Dietary fat is not converted directly to glucose by the body as part of the digestive process. However, a fatty meal can sometimes produce higher BG readings. Perhaps the following excerpt will help:

". . . dietary fat's impact on blood sugar is usually of little significance. However, consumption of large amounts of fat can cause two distinct effects. First, it may slow the digestion of the carbohydrates that were consumed along with the fat, resulting in a slower, more gradual postmeal glucose rise. Second, large amounts of dietary fat, particularly saturated fat, can produce their own delayed rise in the blood sugar . . .

Step 1. You eat a high-fat meal or snack (this is the fun part).
Step 2. In a few hours the fat begins to digest; this continues for several more hours.
Step 3. The level of triglycerides in the bloodstream rises.
Step 4. High triglycerides in the bloodstream cause the liver to become resistant to insulin.
Step 5. When the liver is not responding well to insulin, it secretes more glucose than usual into the bloodstream.
Step 6. The blood glucose rises steadily as the liver's glucose output goes up."

Gary Scheiner, Think Like A Pancreas (Boston: Da Capo Press, 2011), pp. 51-52

Makes sense. My endo recommends a dual-wave bolus for this circumstance, with the second one scheduled 2.5-3 hours out to account for that delayed effect.
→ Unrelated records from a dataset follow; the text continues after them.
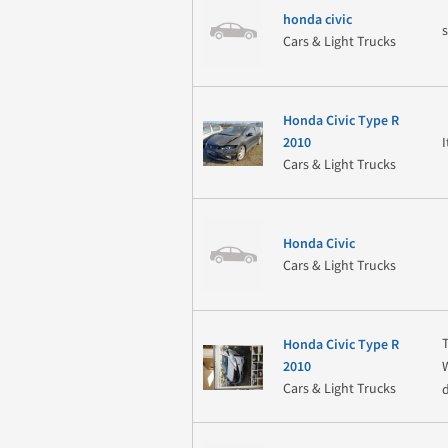
honda civic
Cars & Light Trucks
Honda Civic Type R
2010
Cars & Light Trucks
Honda Civic
Cars & Light Trucks
Honda Civic Type R
2010
Cars & Light Trucks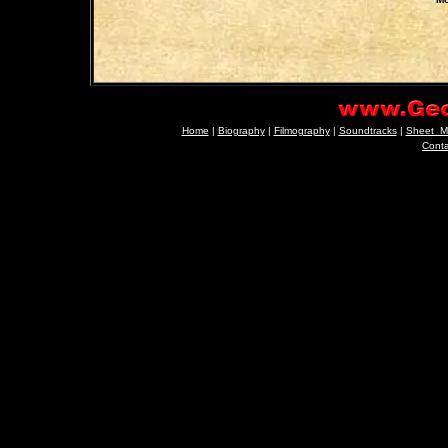
Home
|
Biography
|
Filmography
|
Soundtracks
|
Sheet_M
Cont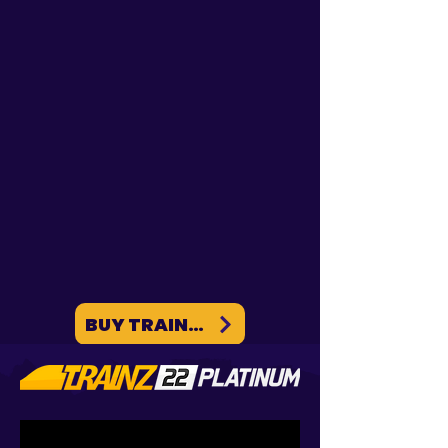
Trainz SP6: Foliage
Introducing TREEZ - PlantFactory
Integration We're excited to announce
the official launch of the PlantFactory
integration into our TREEZ...
BUY TRAINZ ON PC / MAC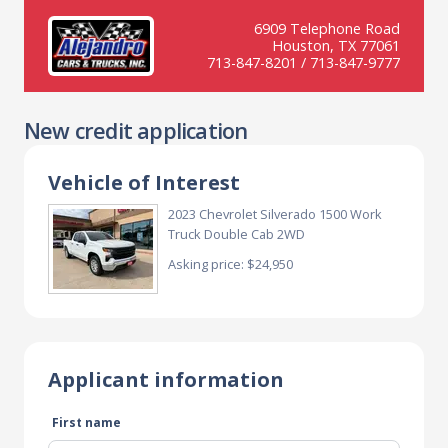
6909 Telephone Road
Houston, TX 77061
713-847-8201 / 713-847-9777
New credit application
Vehicle of Interest
2023 Chevrolet Silverado 1500 Work
Truck Double Cab 2WD
Asking price: $24,950
Applicant information
First name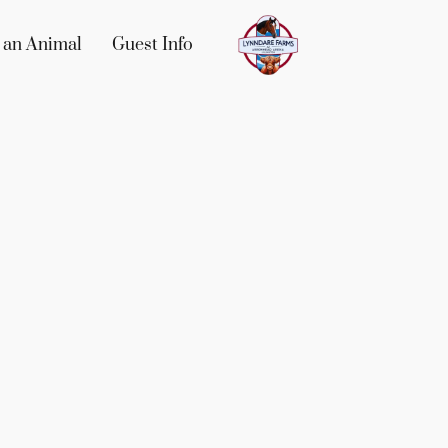
 an Animal
Guest Info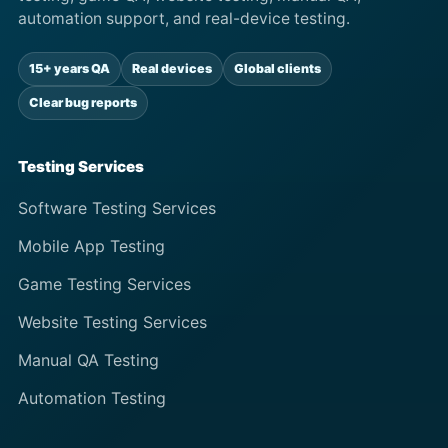
automation support, and real-device testing.
15+ years QA
Real devices
Global clients
Clear bug reports
Testing Services
Software Testing Services
Mobile App Testing
Game Testing Services
Website Testing Services
Manual QA Testing
Automation Testing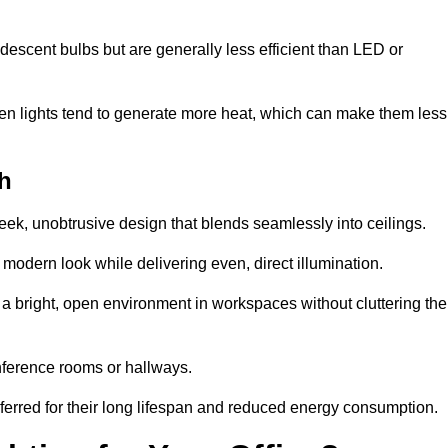
descent bulbs but are generally less efficient than LED or
ogen lights tend to generate more heat, which can make them less
th
leek, unobtrusive design that blends seamlessly into ceilings.
, modern look while delivering even, direct illumination.
e a bright, open environment in workspaces without cluttering the
nference rooms or hallways.
eferred for their long lifespan and reduced energy consumption.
Kinda-sorta works ok for me.

Thanks for providing that explanation David.
If I understand the excerpt correctly a meal that is high both in fat and in carbohydrates results in a double whammy several hours later:
1. The carbohydrates are finally digested and converted to blood glucose
2. The liver, numbed by the fat, doesn't recognize that rise in BG and instead releases a glucose dump.
Many diabetics may miss this elevated-BG event entirely, given the current recommendation of testing bg levels two hours after eating, not after three or four hours when the above might occur.

Subjects were half with Type 2 diabetics, other half with three risk factors (high BP, smoker, obese, high cholesterol) not population at large.

The group eating Mediterranean diet in this study at the end were eating more olive oil, but still eating 40% calories from carb, or 225g carb per day. Not exactly a low-carb diet.